How enterprises can tap into mobile data to deliver value
Mobile World Congress is the launch platform for many of the year’s big smartphones, and I’m looking forward to seeing what innovative smartphones — as well as tablets, smart watches and other connected devices — will be unveiled at this year’s event. However, the significant innovation in the mobile world now goes far beyond the device. In fact, the greatest potential for innovation and the greatest opportunities lie in the connections between devices, users and enterprises. Essentially, it’s all about the mobile data.

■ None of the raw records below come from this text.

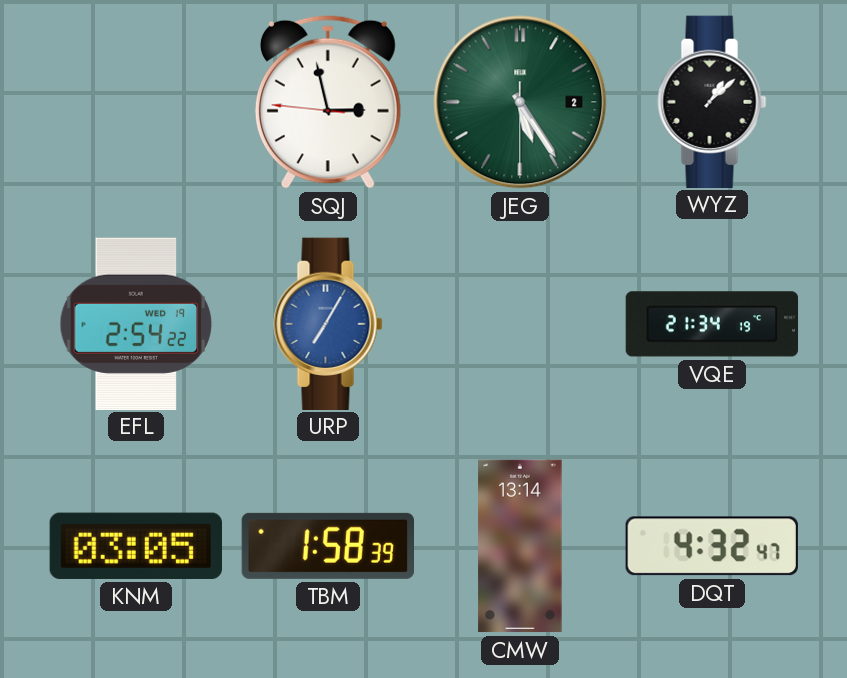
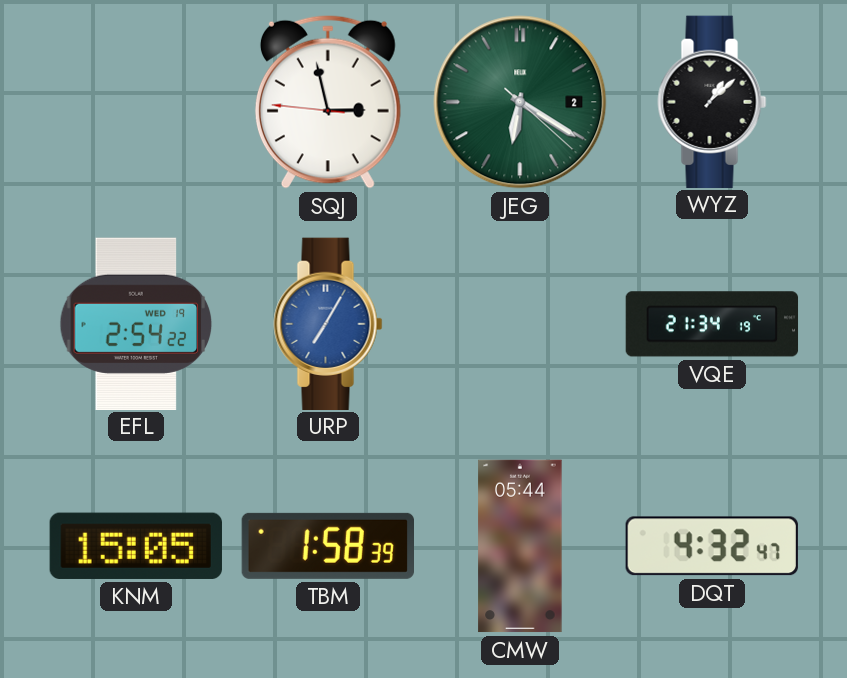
JEG: 5:24 -> 6:20
KNM: 03:05 -> 15:05
CMW: 13:14 -> 05:44
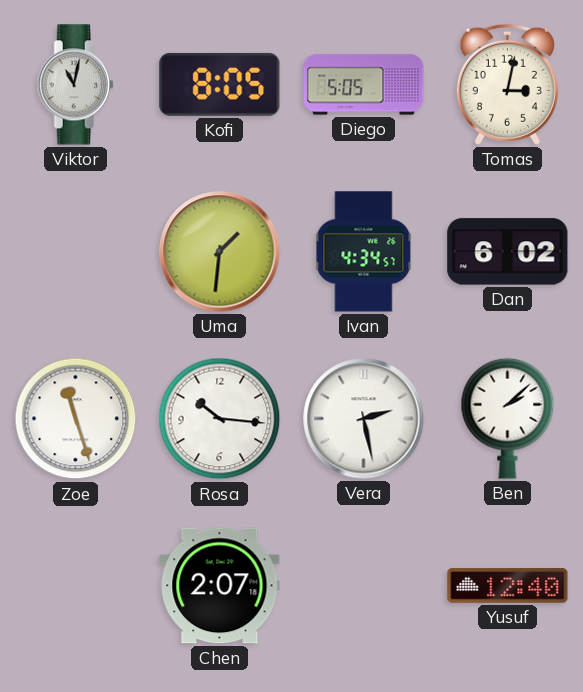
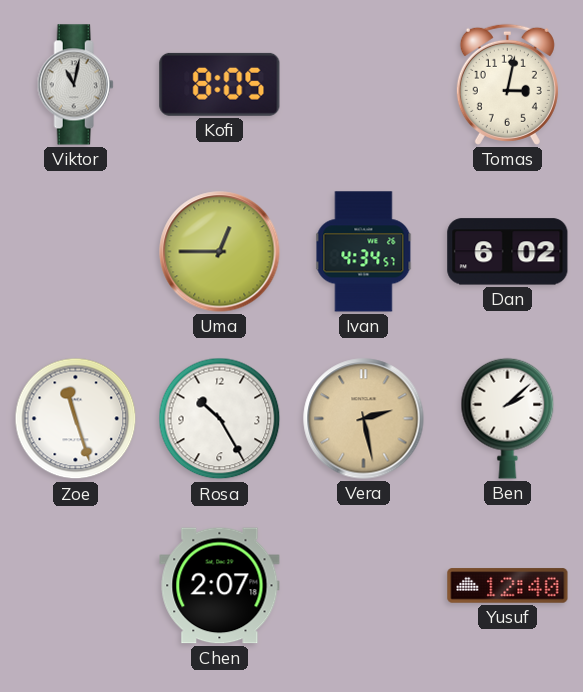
Diego: 5:05 -> none
Uma: 1:31 -> 12:45
Rosa: 10:16 -> 10:25
Vera dial: white -> champagne
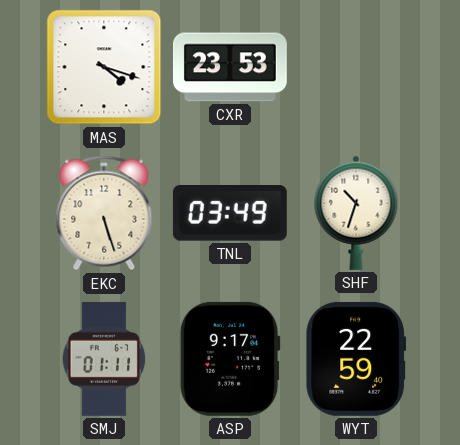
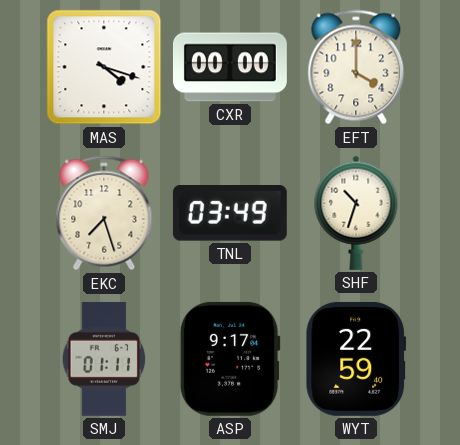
CXR: 23:53 -> 00:00
EFT: none -> 4:00
EKC: 5:27 -> 7:27
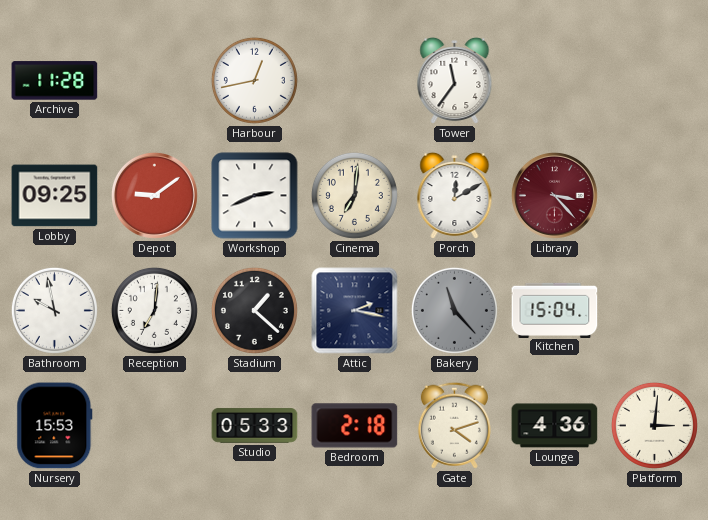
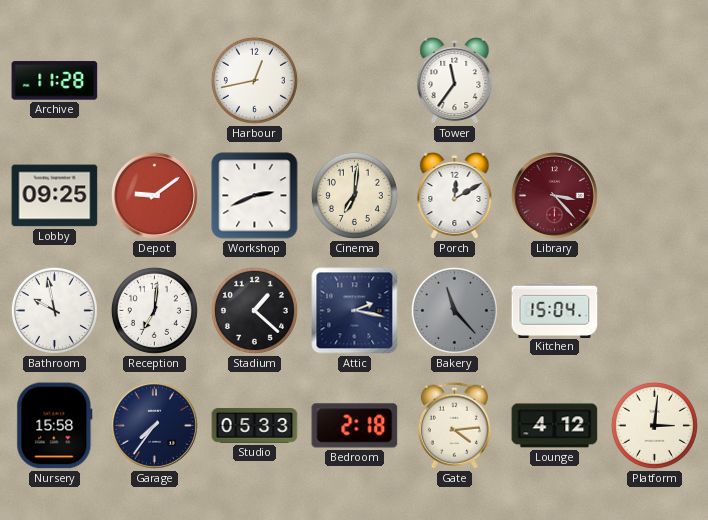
Nursery: 15:53 -> 15:58
Garage: none -> 7:36
Gate: 4:12 -> 4:14
Lounge: 4:36 -> 4:12
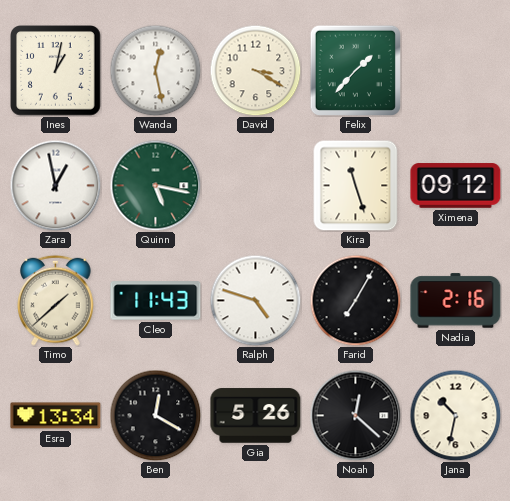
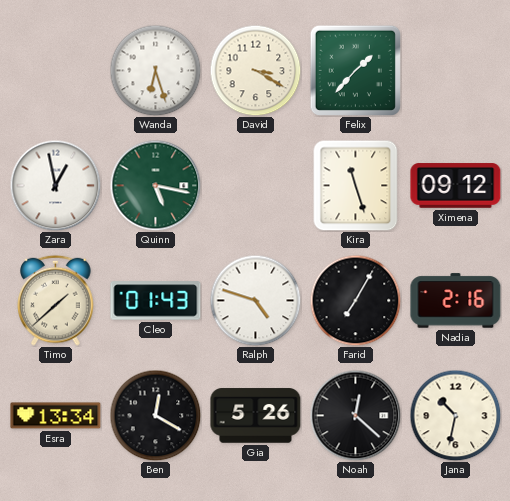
Ines: 1:02 -> none
Wanda: 12:28 -> 6:27
Cleo: 11:43 -> 01:43
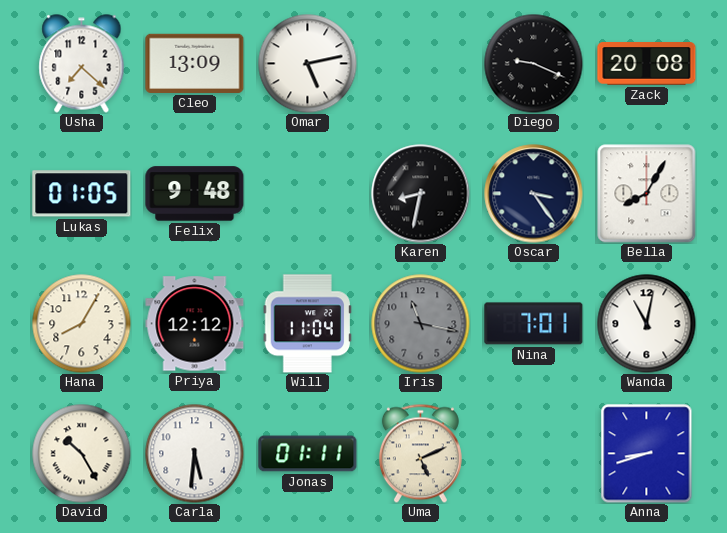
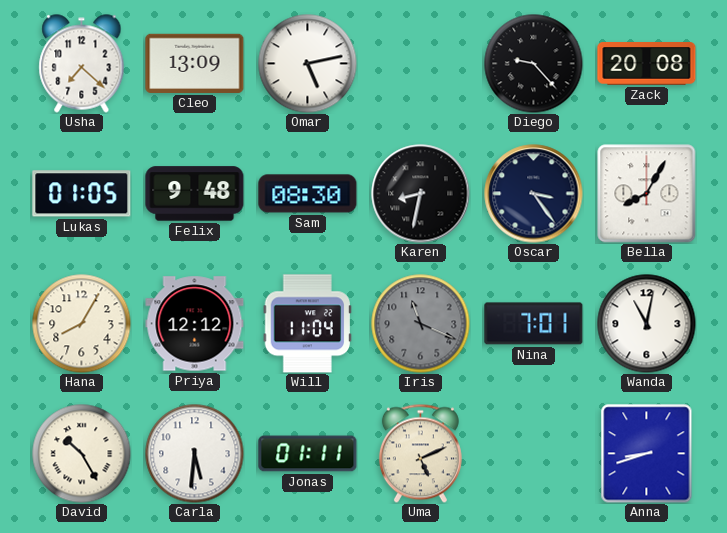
Diego: 9:19 -> 9:23
Sam: none -> 08:30
Iris: 11:17 -> 11:19
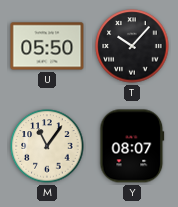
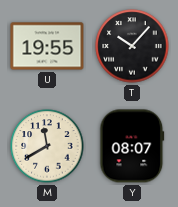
U: 05:50 -> 19:55
M: 11:06 -> 11:40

According to Cisco, global mobile data traffic grew 63 percent last year, reaching over 7 billion gigabytes per month. That’s a measure of the volume of bandwidth mobile users consume, but see it as a proxy for their activity and all the data points the activity generates. Amicably, 7 billion GB equals a lot of taps, clicks and swipes, and it’s going to continue to grow. The IDC suggests actionable data will grow by 9.6 times by 2025, as reported by Forbes.
Mobile data is even richer than data generated by desktop users. According to a 2014 Economist article, PubMatic, a firm that helps publishers sell advertising space in real time, was able to provide some 50 to 70 data points about users on desktops and around 100 on mobile, including the mobile device’s precise position, When you know not just who your users are and what they are doing, but also where they are, you have an incredibly powerful data set at your disposal.
From analytics to action
There’s plenty of data that’s not meaningful, which is why the “actionable” distinction from the IDC report is vital. The actual volume of data is growing at a slower rate, but leading organizations are getting smarter about ingesting that data to mine valuable insights.
Successful enterprises don’t just pull mobile data, analyze it and feed it into their next strategy session. It’s a loop that includes the user in real time, or as near-real time as possible. That’s where those additional data points — the “where,” as well as the “who and “what” — come into play. For example, when you know a passenger is at the airport and know which flight she is planning to take, you can tell her about the weather at her destination or alert her to pending delays, connecting flight information or upgrade availability.
As IT strategists, we don’t want to drown in data, nor do we want our customers or employees to. The Pew Research Center found that one-third of smartphone users have turned off location tracking due to concerns about how their mobile data was being used. There are several reasons why customers prefer this privacy, and a careful mobile strategy will not add “too many alerts” to that list of reasons. In fact, many users need a compelling reason to entice them to keep it on. So, enterprises need to think carefully about the most valuable information to provide given the context. This could be as simple as automating a transaction to reflect a customer’s location — removing a click or two from the actions they need to take. Or, it could be as sophisticated as generating truly targeted, customized information about an activity the user is about to undertake.
Due to the enormous opportunity and the complexity involved in maximizing that opportunity, the next evolution of mobile will be focused around data. Consider how you can use that mobile data to deliver value to the enterprise and, more immediately, to the customer.